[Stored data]
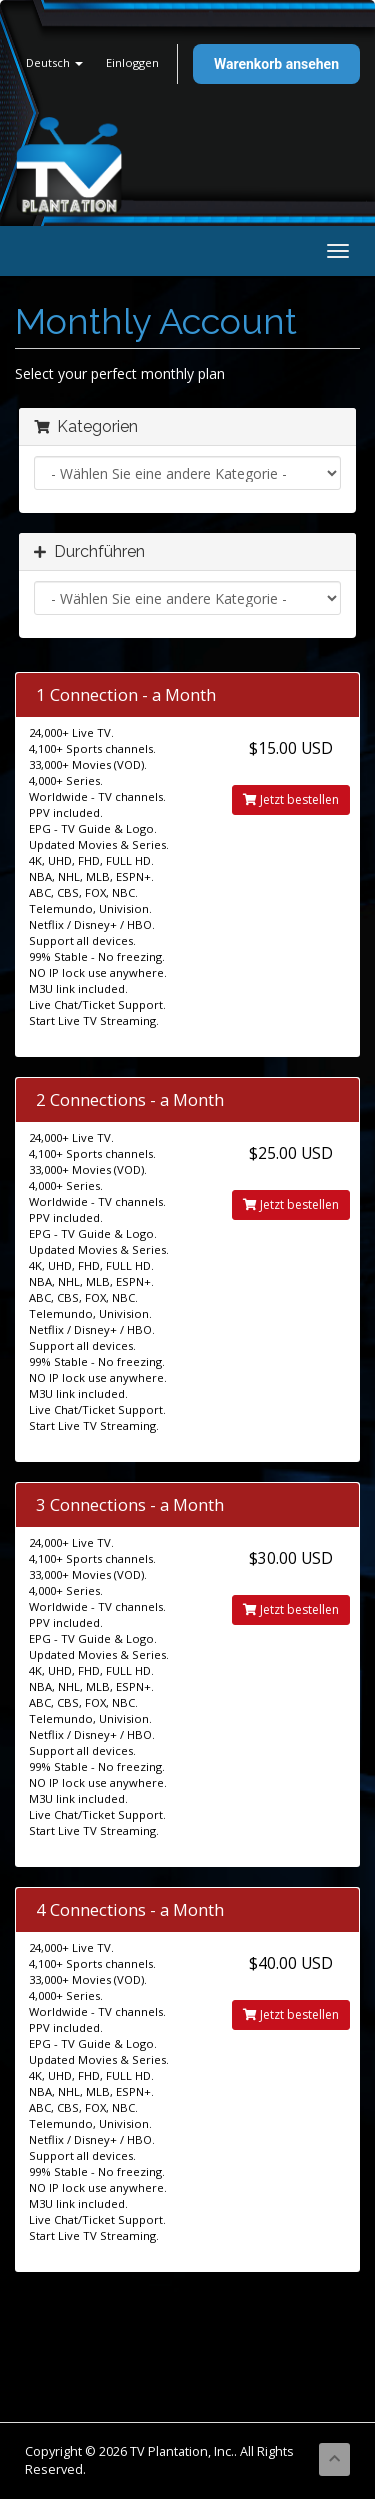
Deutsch (54, 62)
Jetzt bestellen (291, 799)
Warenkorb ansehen (276, 64)
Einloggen (132, 62)
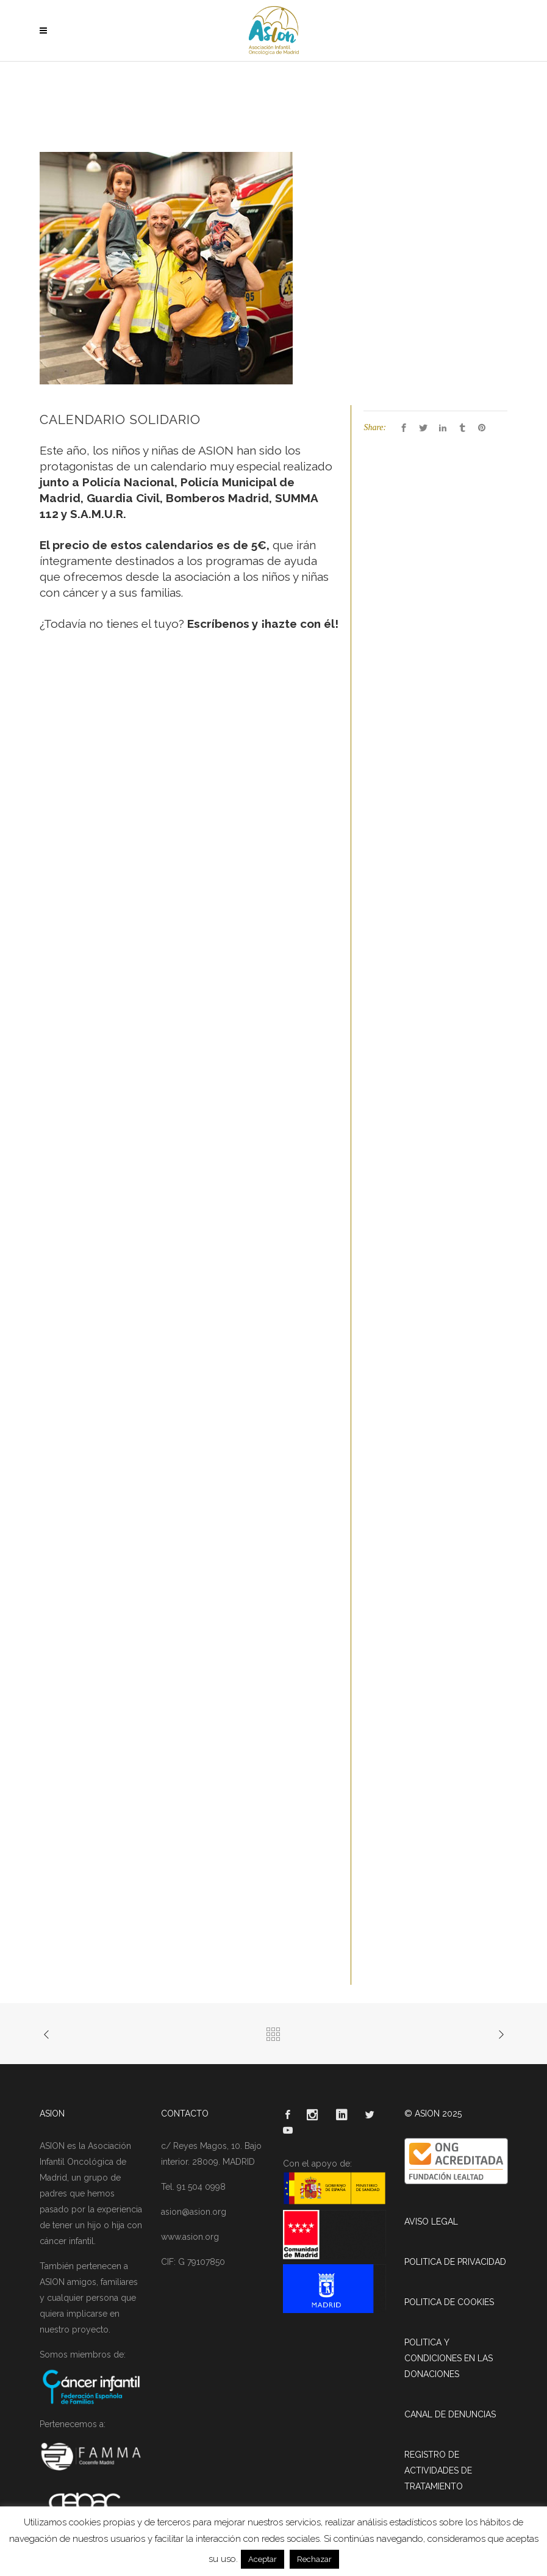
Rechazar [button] (314, 2559)
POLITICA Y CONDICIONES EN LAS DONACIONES (448, 2358)
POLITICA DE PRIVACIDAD (455, 2262)
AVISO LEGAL (431, 2221)
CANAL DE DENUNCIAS (450, 2414)
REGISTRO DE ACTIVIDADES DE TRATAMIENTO (438, 2470)
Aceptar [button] (262, 2559)
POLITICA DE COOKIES (449, 2302)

Directions for this task:
Count every line of the data above that includes the word "POLITICA", then state the total and nothing more.

Solution to the problem:
3